City initiative uses data and artificial intelligence to improve Philly’s infrastructure


Hoping to encourage the thoughtful development and deployment of new technologies across the city, the Kenney Administration formed the SmartCityPHL initiative within Philadelphia’s Office of Innovation and Technology (OIT) in 2019. The SmartCityPHL steering committee formed that year as well, tasked with creating a roadmap for using technology to support the City’s economic, social and environmental goals.

But three years in, how is our “smart city” doing on its quest to ensure sustainable and equitable development and maintenance of Philadelphia’s infrastructure, from roads and waterways, to buildings and utilities? Grid’s Nic Esposito sat down with the City’s chief information officer, Mark Wheeler, to find out.

This interview has been edited for clarity, length and style.

What is OIT’s vision for a smart Philadelphia? The long-term vision is that a smart city could be the organizing principle within city government.

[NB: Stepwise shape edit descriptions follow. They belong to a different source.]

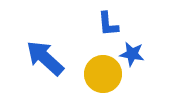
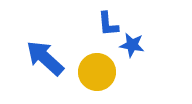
blue star: moved 9 px up
yellow circle: moved 6 px left, 2 px up
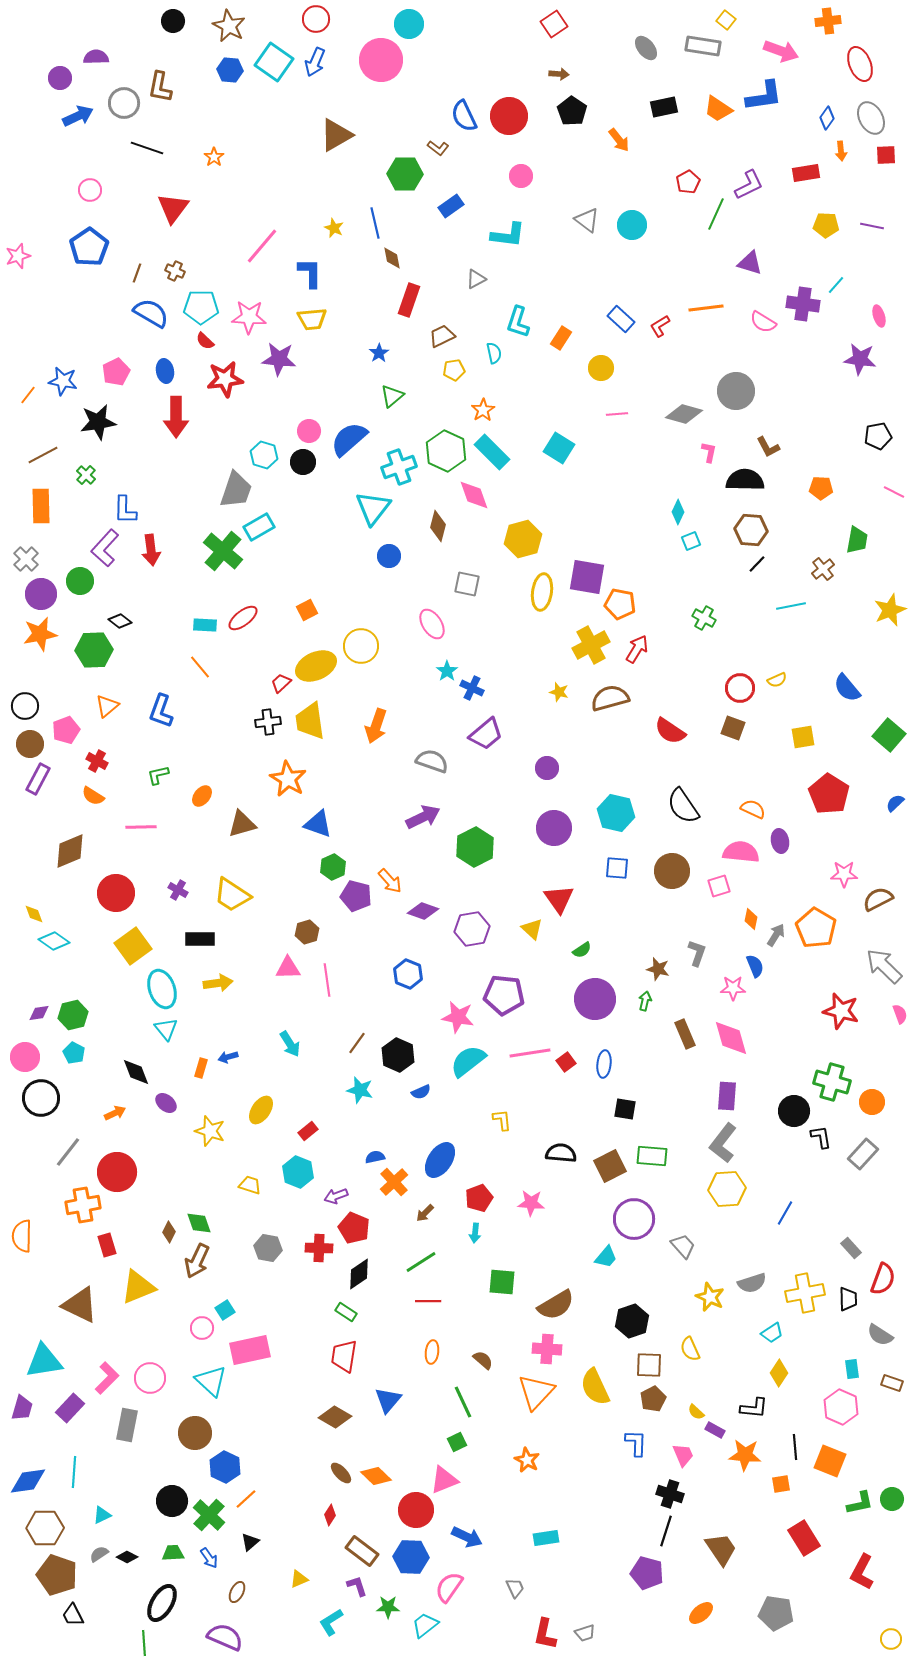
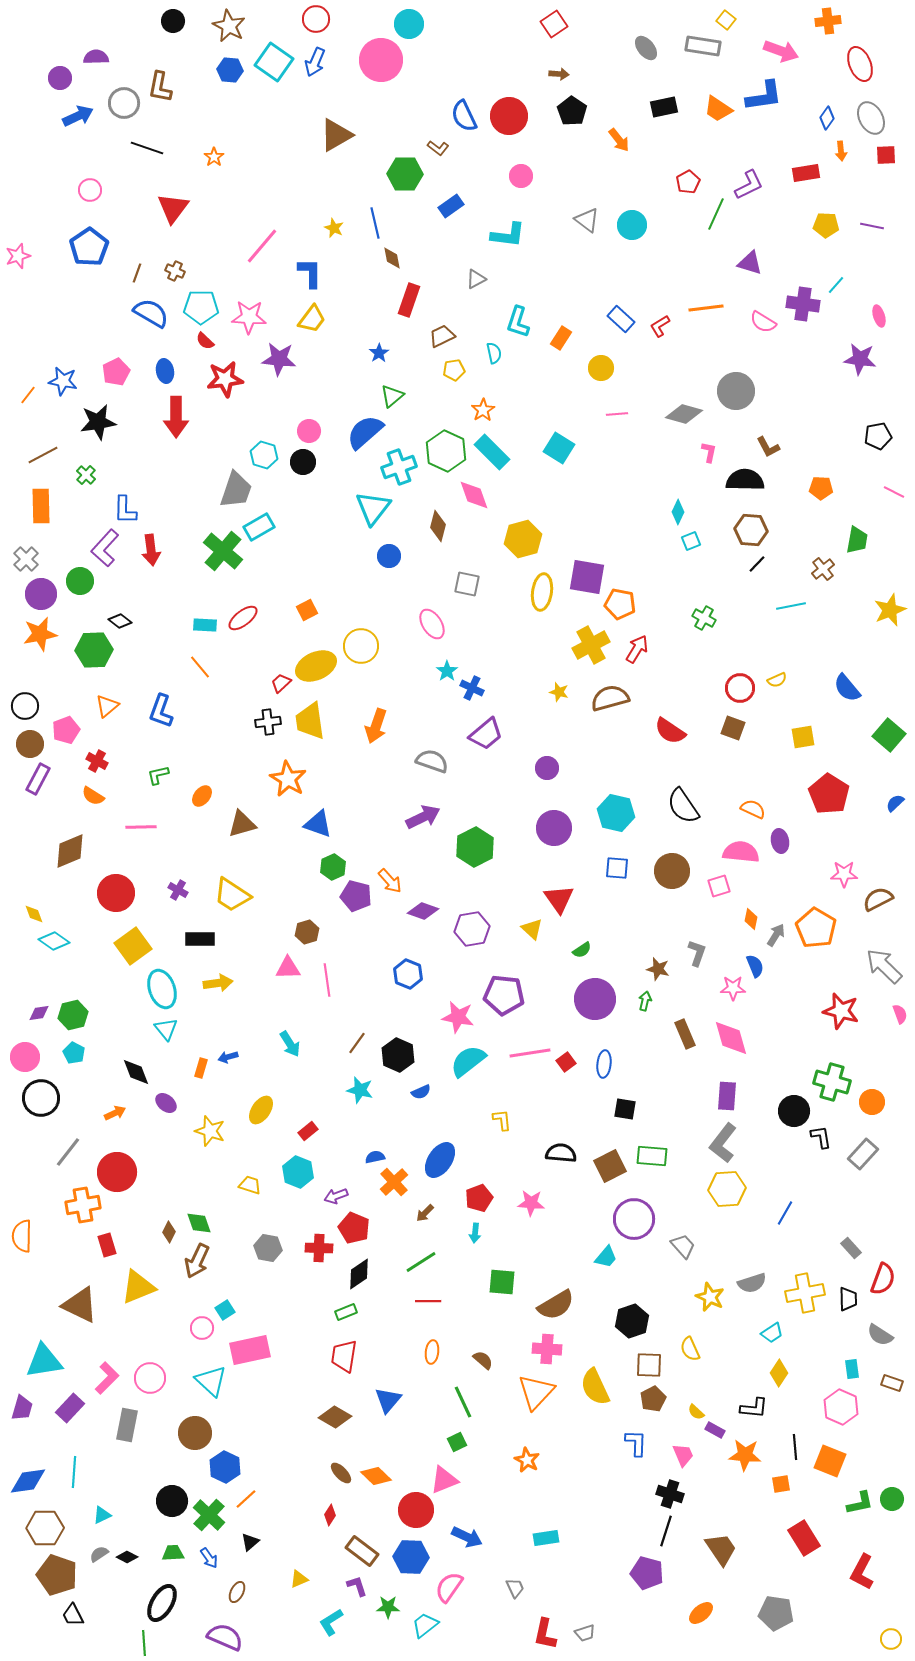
yellow trapezoid at (312, 319): rotated 48 degrees counterclockwise
blue semicircle at (349, 439): moved 16 px right, 7 px up
green rectangle at (346, 1312): rotated 55 degrees counterclockwise
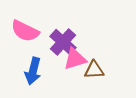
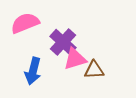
pink semicircle: moved 8 px up; rotated 132 degrees clockwise
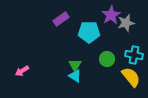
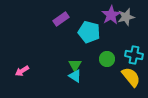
gray star: moved 6 px up
cyan pentagon: rotated 15 degrees clockwise
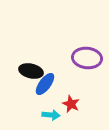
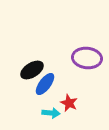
black ellipse: moved 1 px right, 1 px up; rotated 45 degrees counterclockwise
red star: moved 2 px left, 1 px up
cyan arrow: moved 2 px up
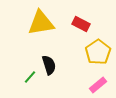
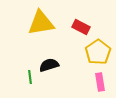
red rectangle: moved 3 px down
black semicircle: rotated 90 degrees counterclockwise
green line: rotated 48 degrees counterclockwise
pink rectangle: moved 2 px right, 3 px up; rotated 60 degrees counterclockwise
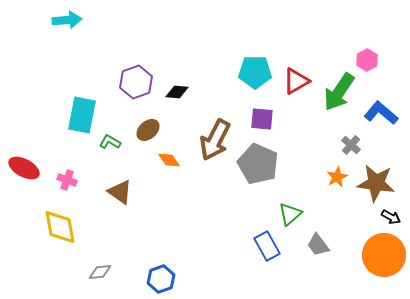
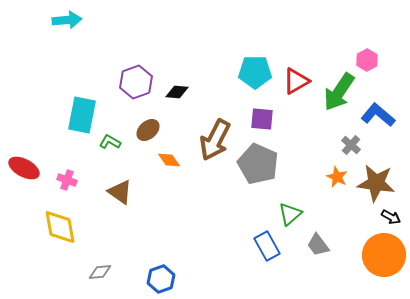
blue L-shape: moved 3 px left, 2 px down
orange star: rotated 20 degrees counterclockwise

One that coordinates and integrates the objectives and the operations around workforce development, urban planning, resiliency and mobility in a way that creates a more economically sound, socially diverse and sustainable city. A city that is a very satisfying place to live in for all of the residents.

We want to put people at the heart of the technology programs we’re working with.”

— Mark Wheeler, City of Philadelphia chief information officer

We want these programs to be locally sourced, or locally inspired, meaning that we’re solving problems that Philadelphians are having rather than adopting some kind of program that is focused only on the technology and not existing social or economic issues.

We want to put people at the heart of the technology programs we’re working with.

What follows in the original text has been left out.